Gov. Brian Kemp thanks Georgia Baptists for standing firm on biblical, moral, ethical issues


ATLANTA — Hindsight shows that refusing to order churches to shut down at the height of the COVID-19 pandemic was the right move, Gov. Brian Kemp said Tuesday.

“I’m glad we never wavered on that,” Kemp told some 200 Georgia Baptist pastors gathered at the Capitol for an annual prayer breakfast. “If there was ever a time people needed to worship, that was the time.”

Kemp has been a favorite among leaders of the Georgia Baptist Convention, the state’s largest religious group with some 1.4 million members, because he has stood with them on key moral and biblical issues, including in the fight to halt abortion, to implement adoption and foster care reform, and to wipe out human trafficking.

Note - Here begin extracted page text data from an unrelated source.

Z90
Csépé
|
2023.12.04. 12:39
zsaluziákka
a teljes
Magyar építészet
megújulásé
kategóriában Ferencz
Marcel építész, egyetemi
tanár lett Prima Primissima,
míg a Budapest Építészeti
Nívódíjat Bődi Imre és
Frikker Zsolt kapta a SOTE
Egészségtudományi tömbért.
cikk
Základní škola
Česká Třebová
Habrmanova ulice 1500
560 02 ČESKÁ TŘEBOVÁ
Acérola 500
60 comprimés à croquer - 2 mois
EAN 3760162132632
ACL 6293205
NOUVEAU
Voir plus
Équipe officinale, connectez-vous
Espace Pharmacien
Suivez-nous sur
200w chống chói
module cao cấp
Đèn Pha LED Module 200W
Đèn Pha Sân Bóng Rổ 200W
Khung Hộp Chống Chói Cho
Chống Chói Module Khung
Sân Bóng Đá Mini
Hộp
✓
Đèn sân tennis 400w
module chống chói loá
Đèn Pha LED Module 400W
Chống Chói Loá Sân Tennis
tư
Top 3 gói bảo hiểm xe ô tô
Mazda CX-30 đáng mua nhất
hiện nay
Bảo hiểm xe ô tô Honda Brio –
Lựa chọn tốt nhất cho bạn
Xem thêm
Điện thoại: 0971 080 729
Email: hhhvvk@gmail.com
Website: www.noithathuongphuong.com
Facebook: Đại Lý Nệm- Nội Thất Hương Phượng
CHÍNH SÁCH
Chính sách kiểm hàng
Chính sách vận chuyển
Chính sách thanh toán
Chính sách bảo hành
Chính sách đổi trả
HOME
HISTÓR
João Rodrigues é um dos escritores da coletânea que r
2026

The Republican governor, now in his second term, faced national criticism for refusing to order churches closed in 2020, like governors of other states had done. He thanked Georgia Baptist for standing with him on  that and other  biblical, moral and ethical issues.

Kemp drew applause when he talked about his administration’s efforts to protect unborn babies by pushing for the state’s so-called heartbeat law and the continuing legal fights in the wake of the U.S. Supreme Court’s decision to overturn Roe v. Wade.

“We knew then and we know now that it’s going to be a long battle,” he said. “We have not wavered. We’ve been steady.”

The Georgia Baptist Mission Board invites pastors to the Capitol each February to hear firsthand about issues impacting the state and to interact with elected leaders and policymakers. That included former Atlanta fire chief Kelvin Cochran, a hero in evangelical circles for having taken on the city of Atlanta in a high-profile religious freedom case.

Cochran, who had been fired after writing a Christian book for a men’s Bible study, is now a vice president at Alliance Defending Freedom, a national organization that provides legal representation to people facing religious discrimination.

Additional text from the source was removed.